» Action item
Restate the whole of the data verbatim, omitting nothing.
________________________
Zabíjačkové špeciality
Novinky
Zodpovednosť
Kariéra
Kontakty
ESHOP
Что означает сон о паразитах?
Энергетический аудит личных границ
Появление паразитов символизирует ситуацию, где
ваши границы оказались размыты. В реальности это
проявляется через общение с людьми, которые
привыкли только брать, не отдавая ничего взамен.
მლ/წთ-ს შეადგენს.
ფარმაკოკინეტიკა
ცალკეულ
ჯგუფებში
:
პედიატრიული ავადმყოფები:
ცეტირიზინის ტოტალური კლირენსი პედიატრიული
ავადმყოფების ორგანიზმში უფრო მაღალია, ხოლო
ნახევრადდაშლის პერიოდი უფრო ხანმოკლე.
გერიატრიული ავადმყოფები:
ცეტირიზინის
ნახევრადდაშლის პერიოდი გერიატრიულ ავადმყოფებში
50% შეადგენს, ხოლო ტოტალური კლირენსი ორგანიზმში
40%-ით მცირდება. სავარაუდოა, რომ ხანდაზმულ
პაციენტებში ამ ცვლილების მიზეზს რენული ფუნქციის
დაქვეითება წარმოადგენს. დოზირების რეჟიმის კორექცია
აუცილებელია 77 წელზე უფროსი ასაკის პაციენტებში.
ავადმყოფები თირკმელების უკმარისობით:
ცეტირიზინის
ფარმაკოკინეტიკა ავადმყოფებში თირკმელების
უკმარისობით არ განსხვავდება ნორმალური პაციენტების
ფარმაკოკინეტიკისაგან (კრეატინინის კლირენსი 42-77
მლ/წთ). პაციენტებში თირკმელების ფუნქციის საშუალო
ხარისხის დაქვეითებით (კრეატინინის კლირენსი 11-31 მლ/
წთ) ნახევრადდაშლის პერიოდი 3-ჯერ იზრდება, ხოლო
________________________
» Reply
Zabíjačkové špeciality
Novinky
Zodpovednosť
Kariéra
Kontakty
ESHOP
Что означает сон о паразитах?
Энергетический аудит личных границ
Появление паразитов символизирует ситуацию, где
ваши границы оказались размыты. В реальности это
проявляется через общение с людьми, которые
привыкли только брать, не отдавая ничего взамен.
მლ/წთ-ს შეადგენს.
ფარმაკოკინეტიკა
ცალკეულ
ჯგუფებში
:
პედიატრიული ავადმყოფები:
ცეტირიზინის ტოტალური კლირენსი პედიატრიული
ავადმყოფების ორგანიზმში უფრო მაღალია, ხოლო
ნახევრადდაშლის პერიოდი უფრო ხანმოკლე.
გერიატრიული ავადმყოფები:
ცეტირიზინის
ნახევრადდაშლის პერიოდი გერიატრიულ ავადმყოფებში
50% შეადგენს, ხოლო ტოტალური კლირენსი ორგანიზმში
40%-ით მცირდება. სავარაუდოა, რომ ხანდაზმულ
პაციენტებში ამ ცვლილების მიზეზს რენული ფუნქციის
დაქვეითება წარმოადგენს. დოზირების რეჟიმის კორექცია
აუცილებელია 77 წელზე უფროსი ასაკის პაციენტებში.
ავადმყოფები თირკმელების უკმარისობით:
ცეტირიზინის
ფარმაკოკინეტიკა ავადმყოფებში თირკმელების
უკმარისობით არ განსხვავდება ნორმალური პაციენტების
ფარმაკოკინეტიკისაგან (კრეატინინის კლირენსი 42-77
მლ/წთ). პაციენტებში თირკმელების ფუნქციის საშუალო
ხარისხის დაქვეითებით (კრეატინინის კლირენსი 11-31 მლ/
წთ) ნახევრადდაშლის პერიოდი 3-ჯერ იზრდება, ხოლო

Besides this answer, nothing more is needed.